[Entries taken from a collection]
▼
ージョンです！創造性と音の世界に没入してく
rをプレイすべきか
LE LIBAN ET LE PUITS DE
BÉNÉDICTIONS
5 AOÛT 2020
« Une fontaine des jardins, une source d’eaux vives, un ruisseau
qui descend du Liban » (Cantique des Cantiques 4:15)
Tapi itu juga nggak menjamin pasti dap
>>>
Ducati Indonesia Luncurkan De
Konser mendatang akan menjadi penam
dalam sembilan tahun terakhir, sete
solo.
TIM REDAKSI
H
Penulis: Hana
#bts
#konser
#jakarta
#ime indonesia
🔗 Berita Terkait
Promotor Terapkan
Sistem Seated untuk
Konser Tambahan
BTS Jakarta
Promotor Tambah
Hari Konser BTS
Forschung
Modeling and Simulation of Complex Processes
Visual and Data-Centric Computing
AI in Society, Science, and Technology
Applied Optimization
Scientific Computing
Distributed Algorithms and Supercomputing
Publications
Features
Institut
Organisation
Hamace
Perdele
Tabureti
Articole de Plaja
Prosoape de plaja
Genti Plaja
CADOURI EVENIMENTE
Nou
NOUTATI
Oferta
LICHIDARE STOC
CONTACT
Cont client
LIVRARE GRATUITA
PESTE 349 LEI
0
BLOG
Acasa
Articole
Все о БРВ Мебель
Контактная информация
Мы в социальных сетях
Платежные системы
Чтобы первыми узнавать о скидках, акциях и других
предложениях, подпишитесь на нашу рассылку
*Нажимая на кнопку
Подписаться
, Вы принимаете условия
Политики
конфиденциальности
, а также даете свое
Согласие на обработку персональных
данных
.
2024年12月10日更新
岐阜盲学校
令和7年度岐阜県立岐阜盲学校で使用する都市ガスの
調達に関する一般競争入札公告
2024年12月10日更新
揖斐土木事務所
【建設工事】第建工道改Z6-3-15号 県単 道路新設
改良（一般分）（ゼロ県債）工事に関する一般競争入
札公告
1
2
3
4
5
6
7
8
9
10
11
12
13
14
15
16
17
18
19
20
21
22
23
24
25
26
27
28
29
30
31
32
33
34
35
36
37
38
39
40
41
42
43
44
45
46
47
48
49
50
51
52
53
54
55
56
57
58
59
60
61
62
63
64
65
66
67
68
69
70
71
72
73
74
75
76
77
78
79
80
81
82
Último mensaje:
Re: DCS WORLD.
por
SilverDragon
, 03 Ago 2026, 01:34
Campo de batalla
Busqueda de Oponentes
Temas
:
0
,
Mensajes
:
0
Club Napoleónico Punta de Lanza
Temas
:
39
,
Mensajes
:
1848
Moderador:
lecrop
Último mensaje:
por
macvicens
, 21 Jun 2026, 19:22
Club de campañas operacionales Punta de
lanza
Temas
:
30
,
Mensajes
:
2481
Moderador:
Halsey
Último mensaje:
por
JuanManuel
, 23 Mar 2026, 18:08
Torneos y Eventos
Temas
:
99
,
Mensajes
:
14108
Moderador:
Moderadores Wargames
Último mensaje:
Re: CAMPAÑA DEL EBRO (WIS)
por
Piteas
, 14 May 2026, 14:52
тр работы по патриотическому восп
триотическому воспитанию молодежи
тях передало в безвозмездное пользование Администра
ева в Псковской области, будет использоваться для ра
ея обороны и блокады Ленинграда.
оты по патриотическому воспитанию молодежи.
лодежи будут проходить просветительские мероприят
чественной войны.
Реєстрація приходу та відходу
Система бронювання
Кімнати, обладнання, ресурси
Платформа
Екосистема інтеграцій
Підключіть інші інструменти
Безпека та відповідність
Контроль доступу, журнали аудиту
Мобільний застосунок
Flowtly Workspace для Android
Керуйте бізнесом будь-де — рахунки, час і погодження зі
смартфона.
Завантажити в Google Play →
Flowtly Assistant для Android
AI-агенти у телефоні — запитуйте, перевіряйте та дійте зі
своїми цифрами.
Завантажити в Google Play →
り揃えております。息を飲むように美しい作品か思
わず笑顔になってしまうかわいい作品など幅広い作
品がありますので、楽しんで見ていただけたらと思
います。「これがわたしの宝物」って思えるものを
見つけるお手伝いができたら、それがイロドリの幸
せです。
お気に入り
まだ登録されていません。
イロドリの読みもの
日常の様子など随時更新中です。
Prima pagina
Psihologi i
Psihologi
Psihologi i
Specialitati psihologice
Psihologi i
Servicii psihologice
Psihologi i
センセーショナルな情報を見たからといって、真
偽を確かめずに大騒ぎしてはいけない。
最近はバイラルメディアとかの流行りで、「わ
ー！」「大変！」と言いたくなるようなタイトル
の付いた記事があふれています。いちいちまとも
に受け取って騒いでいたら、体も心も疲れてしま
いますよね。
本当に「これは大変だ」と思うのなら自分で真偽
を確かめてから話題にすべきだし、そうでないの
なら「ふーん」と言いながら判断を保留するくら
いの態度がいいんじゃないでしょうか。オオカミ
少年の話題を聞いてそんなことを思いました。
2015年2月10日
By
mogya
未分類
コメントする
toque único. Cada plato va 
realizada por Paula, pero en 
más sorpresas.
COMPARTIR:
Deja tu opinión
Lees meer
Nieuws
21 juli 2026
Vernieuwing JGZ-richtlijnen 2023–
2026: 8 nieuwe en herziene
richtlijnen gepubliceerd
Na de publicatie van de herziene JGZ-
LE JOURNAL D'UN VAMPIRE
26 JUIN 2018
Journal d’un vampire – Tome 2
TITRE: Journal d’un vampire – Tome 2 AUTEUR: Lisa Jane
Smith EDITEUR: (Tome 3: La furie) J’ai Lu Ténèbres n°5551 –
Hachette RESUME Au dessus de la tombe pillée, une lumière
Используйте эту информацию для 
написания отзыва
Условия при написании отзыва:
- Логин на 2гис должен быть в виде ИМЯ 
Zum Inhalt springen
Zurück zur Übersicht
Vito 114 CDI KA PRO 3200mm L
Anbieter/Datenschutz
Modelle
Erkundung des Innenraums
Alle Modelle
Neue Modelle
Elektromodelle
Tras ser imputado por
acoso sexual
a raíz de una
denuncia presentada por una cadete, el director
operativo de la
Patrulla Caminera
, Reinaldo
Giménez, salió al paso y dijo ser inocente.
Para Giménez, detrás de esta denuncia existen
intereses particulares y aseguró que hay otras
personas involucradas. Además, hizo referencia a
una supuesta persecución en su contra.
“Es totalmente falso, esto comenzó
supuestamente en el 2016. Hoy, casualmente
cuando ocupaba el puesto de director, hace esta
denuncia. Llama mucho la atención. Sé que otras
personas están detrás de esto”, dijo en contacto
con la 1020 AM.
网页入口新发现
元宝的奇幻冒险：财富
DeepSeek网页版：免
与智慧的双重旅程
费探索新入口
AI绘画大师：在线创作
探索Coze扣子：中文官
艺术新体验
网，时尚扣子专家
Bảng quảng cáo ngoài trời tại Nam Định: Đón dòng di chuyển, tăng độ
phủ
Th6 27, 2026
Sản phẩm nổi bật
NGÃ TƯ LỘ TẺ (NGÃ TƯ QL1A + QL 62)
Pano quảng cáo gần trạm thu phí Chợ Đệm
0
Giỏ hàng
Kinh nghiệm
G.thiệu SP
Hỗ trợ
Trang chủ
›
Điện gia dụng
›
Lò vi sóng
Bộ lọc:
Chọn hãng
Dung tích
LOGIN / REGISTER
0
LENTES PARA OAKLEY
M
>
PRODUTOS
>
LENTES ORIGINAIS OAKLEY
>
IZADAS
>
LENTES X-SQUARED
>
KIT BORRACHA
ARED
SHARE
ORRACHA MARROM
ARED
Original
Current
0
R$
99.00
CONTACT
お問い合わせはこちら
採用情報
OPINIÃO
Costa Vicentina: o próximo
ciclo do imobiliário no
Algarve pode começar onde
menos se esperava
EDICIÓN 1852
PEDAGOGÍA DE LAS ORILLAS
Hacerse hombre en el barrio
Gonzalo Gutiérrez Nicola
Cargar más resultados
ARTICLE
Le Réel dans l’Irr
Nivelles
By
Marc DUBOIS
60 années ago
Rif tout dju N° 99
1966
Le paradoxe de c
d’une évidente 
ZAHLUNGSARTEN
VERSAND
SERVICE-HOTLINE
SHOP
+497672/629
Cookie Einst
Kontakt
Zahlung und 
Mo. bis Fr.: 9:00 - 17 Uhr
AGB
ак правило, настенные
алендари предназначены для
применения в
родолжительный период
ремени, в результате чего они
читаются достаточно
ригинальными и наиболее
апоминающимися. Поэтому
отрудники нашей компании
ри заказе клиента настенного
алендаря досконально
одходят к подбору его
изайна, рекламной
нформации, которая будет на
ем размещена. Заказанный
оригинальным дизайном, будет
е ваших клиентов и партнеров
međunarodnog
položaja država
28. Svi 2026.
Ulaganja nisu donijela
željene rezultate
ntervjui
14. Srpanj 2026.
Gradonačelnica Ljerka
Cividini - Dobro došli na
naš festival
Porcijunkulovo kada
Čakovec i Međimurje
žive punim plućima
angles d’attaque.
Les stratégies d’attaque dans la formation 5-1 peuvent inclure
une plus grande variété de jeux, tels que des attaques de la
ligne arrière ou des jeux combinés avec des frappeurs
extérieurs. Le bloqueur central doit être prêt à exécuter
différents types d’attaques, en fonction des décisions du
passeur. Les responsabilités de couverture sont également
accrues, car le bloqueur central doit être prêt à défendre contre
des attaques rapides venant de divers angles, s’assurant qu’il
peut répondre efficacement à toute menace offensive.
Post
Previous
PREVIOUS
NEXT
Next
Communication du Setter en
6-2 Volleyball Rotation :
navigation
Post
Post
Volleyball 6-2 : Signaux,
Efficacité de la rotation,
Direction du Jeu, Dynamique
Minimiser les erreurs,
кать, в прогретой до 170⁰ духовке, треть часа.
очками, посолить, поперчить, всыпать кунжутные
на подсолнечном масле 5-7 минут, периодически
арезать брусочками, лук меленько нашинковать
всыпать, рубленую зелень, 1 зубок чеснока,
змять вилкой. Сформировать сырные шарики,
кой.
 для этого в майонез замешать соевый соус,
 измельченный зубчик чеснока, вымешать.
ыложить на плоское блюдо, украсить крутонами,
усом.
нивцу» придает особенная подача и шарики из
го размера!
▲
What you will do:
Output each line exactly, from the first line of the data down to the line that contains "Articole de Plaja", both included.

Expected answer:
ージョンです！創造性と音の世界に没入してく
rをプレイすべきか
LE LIBAN ET LE PUITS DE
BÉNÉDICTIONS
5 AOÛT 2020
« Une fontaine des jardins, une source d’eaux vives, un ruisseau
qui descend du Liban » (Cantique des Cantiques 4:15)
Tapi itu juga nggak menjamin pasti dap
>>>
Ducati Indonesia Luncurkan De
Konser mendatang akan menjadi penam
dalam sembilan tahun terakhir, sete
solo.
TIM REDAKSI
H
Penulis: Hana
#bts
#konser
#jakarta
#ime indonesia
🔗 Berita Terkait
Promotor Terapkan
Sistem Seated untuk
Konser Tambahan
BTS Jakarta
Promotor Tambah
Hari Konser BTS
Forschung
Modeling and Simulation of Complex Processes
Visual and Data-Centric Computing
AI in Society, Science, and Technology
Applied Optimization
Scientific Computing
Distributed Algorithms and Supercomputing
Publications
Features
Institut
Organisation
Hamace
Perdele
Tabureti
Articole de Plaja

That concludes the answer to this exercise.